It’s common knowledge that driving is one of the most dangerous activities we partake in on a daily basis. Crashes are common to see on the side of a highway or road, and many of us will be involved in a major accident in our lifetime. However, there are some serious misconceptions out there about the cause of these collisions, and what we can do to prevent them from happening.
According to a new study released by the NJ state police, common crash culprits such as speeding, drug use and drunk driving are dwarfed by the number of collisions which occur due to simple driver distraction. This includes looking down to change the radio channel, checking on your kids crying in the backseat and an all too familiar issue in the past several years: cell phone use.
By the numbers: The data analyzed by the state which was recently released deals primarily with statistics from the year 2014, though it’s likely that not much has changed. The acting director of the Division of Highway Traffic Safety, Gary Poedubick, lamented that “being distracted has almost become a way of life for us.” Here’s what the recent statistics have found:
- Reasons for Fatal Crashes: Driving inattention was a major factor in the 582 drivers who were involved in a fatal crash, with a stunning 190 of them reportedly having not been paying attention to the road at the time of the crash. This reached a five year high in 2014, and no signs point to that statistic going anywhere soon. Drunk driving was a close second in 174 of the cases, and 70 were as a result of speeding. This is also the fifth consecutive year in which the most amount of fatal crashes in the garden state were due to drivers’ inattention.

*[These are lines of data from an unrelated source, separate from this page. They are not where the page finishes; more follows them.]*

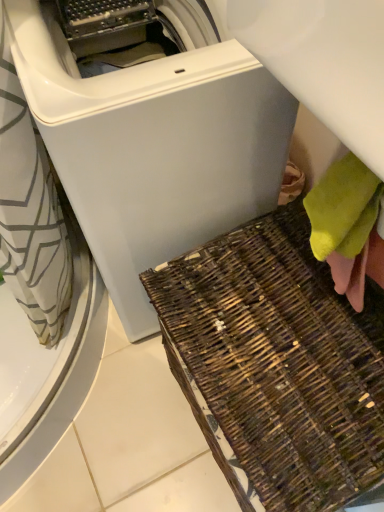 Question: Is white matte washing machine at center taller than brown woven basket at lower right?

Choices:
 (A) yes
 (B) no

Answer: (A)

Question: Can you confirm if white matte washing machine at center is positioned to the left of brown woven basket at lower right?

Choices:
 (A) yes
 (B) no

Answer: (A)

Question: Is white matte washing machine at center positioned far away from brown woven basket at lower right?

Choices:
 (A) no
 (B) yes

- Reasons for Inattention: Currently the only recorded statistic that police track for reasons of inattentive fatal crashes is the use of a cell phone, which nationwide was responsible for 3,760 crashes during 2014. In New Jersey, most of these fatalities occurred in Monmouth, Ocean, Atlantic, and Essex Counties. There are many reasons for drivers to become distracted and engage in a collision, but cell phone use is by far the most dangerous and preventable among them.
- Types of Deaths: There were a total of 523 fatal crashes, and over 556 people died as a result. While many of these individuals who lost their lives were other motorists or passengers, 170 were simply pedestrians and 11 were bicyclists. For accidents involving motorcycles and tractor trailers, driver inattention was again the top reason for these fatalities.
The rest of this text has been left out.